Observability standards
Every bot ships with the same observability surface. If a bot is in production and you cannot find its metrics, logs, and alerts in under 30 seconds, the bot is not done.
The four pillars
| Pillar | Standard | Storage |
|---|---|---|
| Metrics | Prometheus exposition format. Counter, gauge, histogram only. | Prometheus 30 days, Mimir 13 months. |
| Logs | Structured JSON, one event per line. Mandatory keys: ts, level, bot_id, intent_id (when applicable), reason_code (for non-INFO). | Loki 14 days hot, S3 archive 1 year. |
| Traces | OpenTelemetry. Every OrderIntent gets a trace; every bot consult is a span. | Tempo 7 days. |
| Audits | Every config change, manual override, and reconciliation is a GovernanceLog entry. | Postgres + S3 evidence URI; retained 7 years. |
Mandatory metrics — every bot exposes these
# Counter
polytraders_bot_invocations_total{bot_id, decision, reason_code}
# Counter
polytraders_bot_errors_total{bot_id, error_class}
# Histogram (seconds)
polytraders_bot_latency_seconds_bucket{bot_id, le}
# Gauge
polytraders_bot_inputs_stale{bot_id, input_name} # 1 if any required input is past staleness threshold
# Gauge
polytraders_bot_dependency_unavailable{bot_id, dep} # 1 if a declared dependency is failing
Bot-specific metrics
Each bot may add its own metrics in its Metrics & logs section. Conventions:
- Prefix with
polytraders_<layer>_<bot>_. - Use seconds for time, bytes for size, ratios as 0..1 unitless.
- Cardinality budget per metric: 1000 series per bot. Exceed at your peril.

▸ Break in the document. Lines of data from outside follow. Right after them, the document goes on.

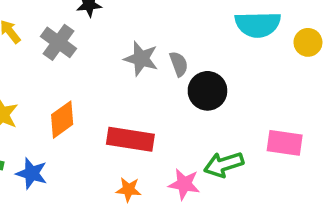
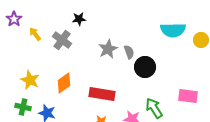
gray star: (141, 59) -> (108, 49), turned 30
green arrow: (224, 164) -> (154, 108), turned 75

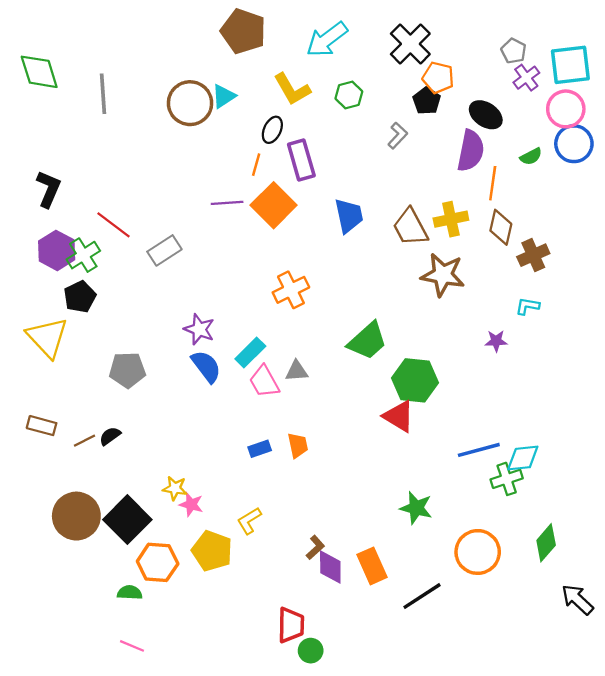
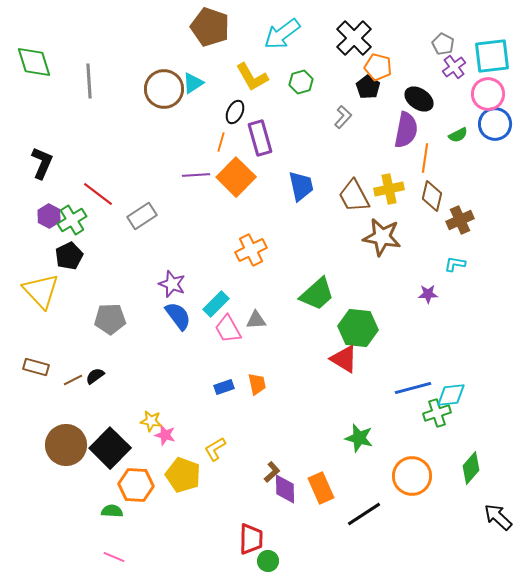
purple hexagon: (57, 250) -> (49, 216), size x0.7

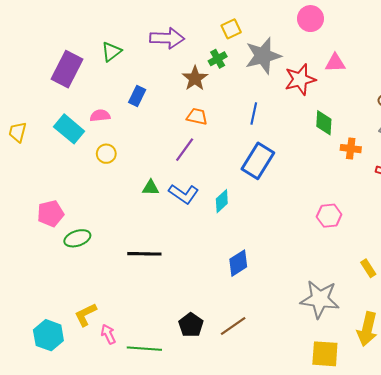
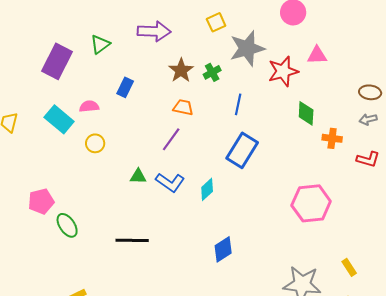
green cross: (218, 59) -> (212, 72), moved
pink hexagon: (329, 216) -> (311, 203), size x1.6
green ellipse: (77, 238) -> (67, 225), turned 75
yellow rectangle: (368, 268) -> (349, 267), moved

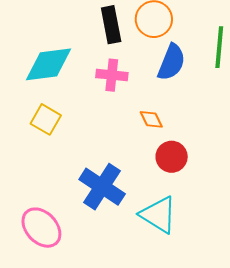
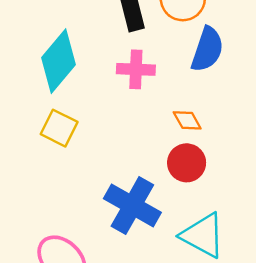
cyan diamond: (49, 64) -> (58, 61), turned -39
red circle: (172, 157) -> (187, 163), moved

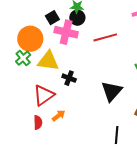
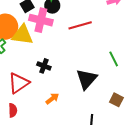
yellow triangle: (48, 61) -> (23, 35), moved
orange arrow: (59, 116) -> (52, 99), moved

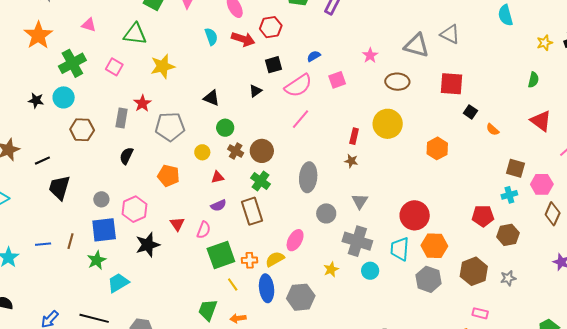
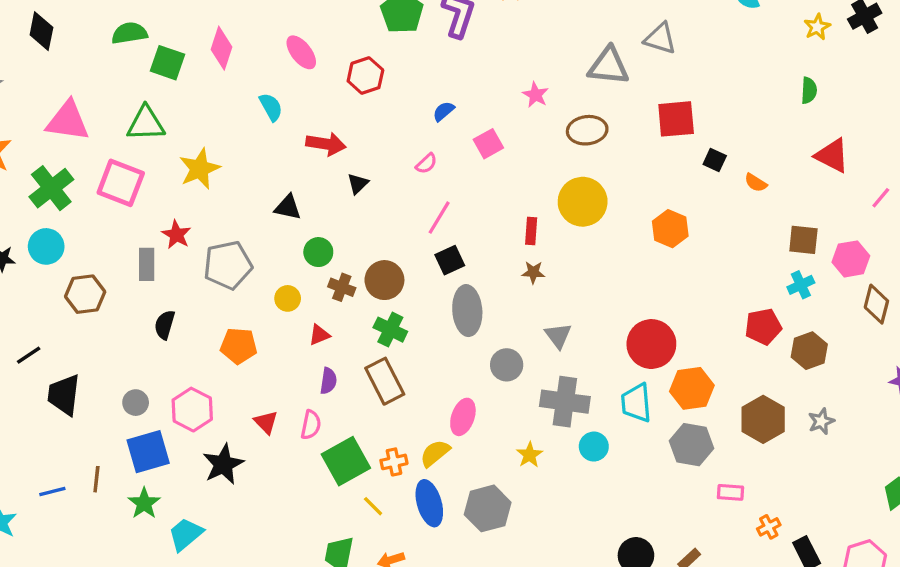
pink triangle: (89, 25) -> (68, 121), size x1.8
red arrow: (243, 39) -> (326, 144), moved
black square: (273, 65) -> (450, 260), moved
pink square: (114, 67) -> (121, 183), size x1.6
pink semicircle: (298, 86) -> (426, 163), size x0.5
purple semicircle: (218, 205) -> (328, 381), turned -49
pink rectangle: (480, 313) -> (730, 492), moved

- Never put market_id or wallet address in a label — too high-cardinality. Put them in logs and traces instead.
Mandatory logs
Every decision a bot makes produces exactly one decision log with this shape:
{
"ts": "2026-05-09T05:51:12Z",
"level": "INFO",
"bot_id": "risk.liquidity_guard",
"intent_id": "01HZS3Q5PWY",
"decision": "RESHAPE_REQUIRED",
"reason_code": "INSUFFICIENT_VISIBLE_DEPTH",
"severity": "RESHAPE",
"inputs_used": ["clob.book.top50", "internal.spread.median30d"],
"metrics": { "visible_depth_usd": 5200, "requested_size_usd": 1850, "pct_of_depth": 0.356 },
"trace_id": "8a3...",
"span_id": "f12..."
}
Mandatory alerts — every bot
| Alert | Condition | Severity |
|---|---|---|
BotDown | No invocations in 5 min during a period the bot should be active. | P1 |
BotErrorRateHigh | 5xx ratio > 1% over 5 min. | P1 |
BotInputStale | polytraders_bot_inputs_stale = 1 for > 2 min. | P1 |
BotLatencyP99High | P99 latency > 2× SLO over 5 min. | P2 |
Tracing
Every OrderIntent opens a root span order_intent. Every bot consulted is a child span named <layer>.<bot>. The trace ends when the order either rejects, fills, or is cancelled. Builder attribution and reconciliation post-fill events join the same trace via links.